'''

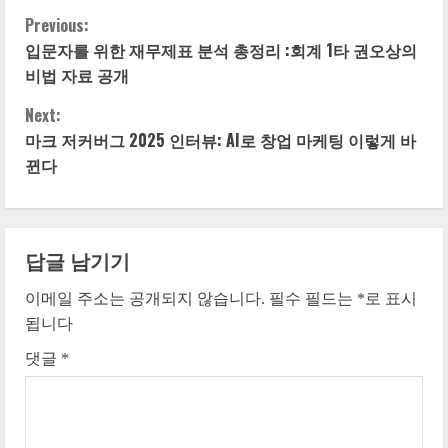
Previous:
C
입문자를 위한 재무제표 분석 총정리 :회계 1타 권오상의
o
비법 자료 공개
n
Next:
마크 저커버그 2025 인터뷰: AI로 창업 마케팅 이렇게 바
t
뀐다
i
n
답글 남기기
u
이메일 주소는 공개되지 않습니다.
필수 필드는
*
로 표시
e
됩니다
댓글
*
R
e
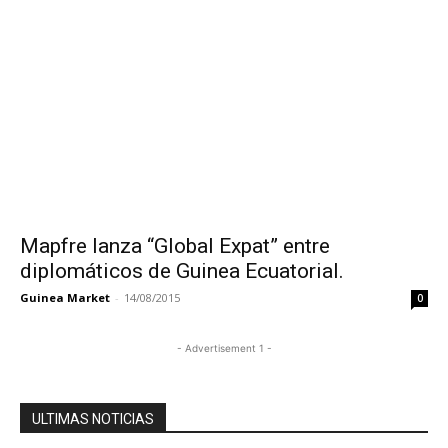
Mapfre lanza “Global Expat” entre
diplomáticos de Guinea Ecuatorial.
Guinea Market
-
14/08/2015
0
- Advertisement 1 -
ULTIMAS NOTICIAS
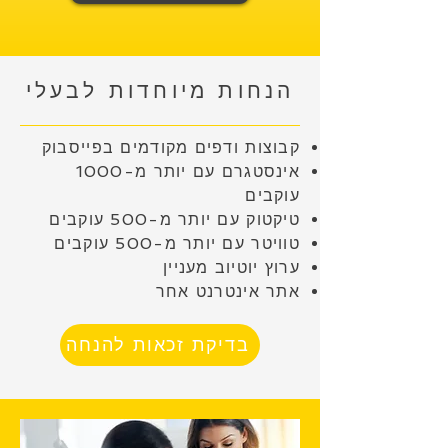
הנחות מיוחדות לבעלי
קבוצות ודפים מקודמים בפייסבוק
אינסטגרם עם יותר מ-1000
עוקבים
טיקטוק עם יותר מ-500 עוקבים
טוויטר עם יותר מ-500 עוקבים
ערוץ יוטיוב מעניין
אתר אינטרנט אחר
בדיקת זכאות להנחה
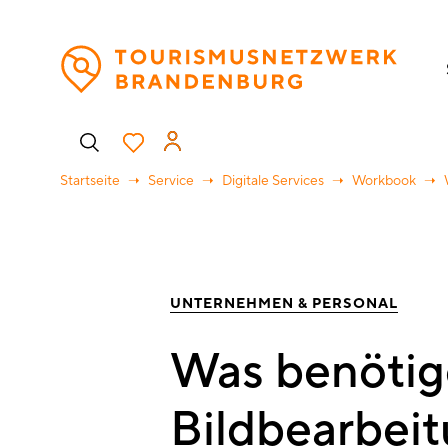
Direkt
H
zum
Inhalt
Benutzermenü
Startseite
Service
Digitale Services
Workbook
UNTERNEHMEN & PERSONAL
Was benötig
Bildbearbei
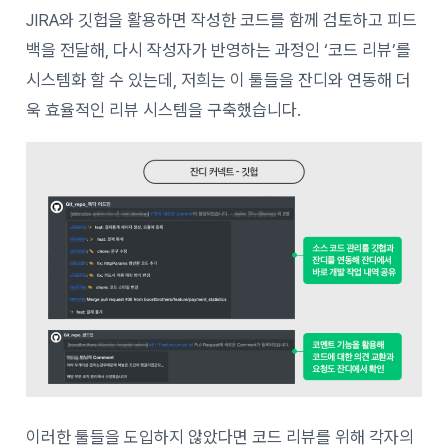
JIRA와 깃헙을 활용하면 작성한 코드를 함께 검토하고 피드
백을 전달해, 다시 작성자가 반영하는 과정인 ‘코드 리뷰’를
시스템화 할 수 있는데, 저희는 이 툴들을 잔디와 연동해 더
욱 효율적인 리뷰 시스템을 구축했습니다.
이러한 툴들을 도입하지 않았다면 코드 리뷰를 위해 각자의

'''

### WORK INSTRUCTIONS
Leave the pictures out and reproduce all of the records exactly.

### RESPONSE TO THE TASK
Previous:
C
입문자를 위한 재무제표 분석 총정리 :회계 1타 권오상의
o
비법 자료 공개
n
Next:
마크 저커버그 2025 인터뷰: AI로 창업 마케팅 이렇게 바
t
뀐다
i
n
답글 남기기
u
이메일 주소는 공개되지 않습니다.
필수 필드는
*
로 표시
e
됩니다
댓글
*
R
e
Mapfre lanza “Global Expat” entre
diplomáticos de Guinea Ecuatorial.
Guinea Market
-
14/08/2015
0
- Advertisement 1 -
ULTIMAS NOTICIAS
הנחות מיוחדות לבעלי
קבוצות ודפים מקודמים בפייסבוק
אינסטגרם עם יותר מ-1000
עוקבים
טיקטוק עם יותר מ-500 עוקבים
טוויטר עם יותר מ-500 עוקבים
ערוץ יוטיוב מעניין
אתר אינטרנט אחר
בדיקת זכאות להנחה
Direkt
H
zum
Inhalt
Benutzermenü
Startseite
Service
Digitale Services
Workbook
UNTERNEHMEN & PERSONAL
Was benötig
Bildbearbei
JIRA와 깃헙을 활용하면 작성한 코드를 함께 검토하고 피드
백을 전달해, 다시 작성자가 반영하는 과정인 ‘코드 리뷰’를
시스템화 할 수 있는데, 저희는 이 툴들을 잔디와 연동해 더
욱 효율적인 리뷰 시스템을 구축했습니다.
이러한 툴들을 도입하지 않았다면 코드 리뷰를 위해 각자의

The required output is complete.